Benefits, Outcomes and Drawbacks of Occupational Therapy
What are the Benefits of Occupational Therapy?
The main benefit of occupational therapy is the mastery of skills that help children develop, recover, or maintain daily living skills. The goal of an occupational therapist is to help individuals have independent, productive and satisfying lives.
There are concrete benefits to occupational therapy – those where it is easy to measure the progress, such as improving a child’s skills to achieve independence in feeding, bathing, dressing and other self-care activities. The less obvious benefits of occupational therapy may include:
What is the Desired Outcome of Occupational Therapy?
Occupational therapists target desired outcomes and determine the services, supports, and modifications or accommodations needed to achieve those outcomes. Through an understanding of the impact of disability, illness and impairment on the way a child develops, plays and learns new skills, occupational therapists improve a child’s ability to participate in daily life.
The desired outcome of the treatment is to help children learn to be as independent as possible. This can range from improving physical abilities so the child can participate in self-care to helping the child be prepared to perform school-related activities. Since each child is unique, the goals and outcomes of the therapy treatment plan will be specific to that child and his or her needs.
This means that the therapy is ongoing until the child attains the necessary skills. Once skills are mastered in one area, say self-care, the therapy will focus on other skills that are needed to be functional in the community. Again, the nature of the therapy depends on your child’s disability, how quickly he or she learns new skills and the goals of the family.
What are the Drawbacks of Occupational Therapy?
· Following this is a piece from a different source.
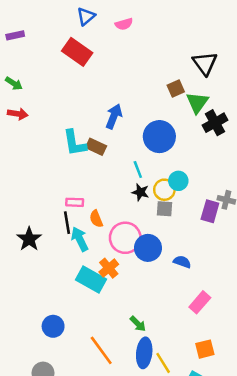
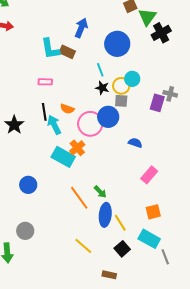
pink rectangle: (75, 202) -> (45, 82), moved
orange semicircle: (96, 219) -> (67, 109), turned -48
blue circle: (148, 248) -> (108, 117), moved
blue circle: (53, 326) -> (28, 185), moved
orange line: (101, 350) -> (79, 198), moved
There are concerns of a practical nature which must be considered. These include the time commitment to the program, the availability of services, the impact of the therapy on other family members, and the cost involved in continued care.
In developing an occupational therapy program for your child, it is important to develop a set of realistic expectations with the therapist. These expectations must be revisited from time to time as the child progresses. Only through periodic evaluations of the overall therapy program will you be able to determine the impact it is having on your child’s, and your family’s, quality of life.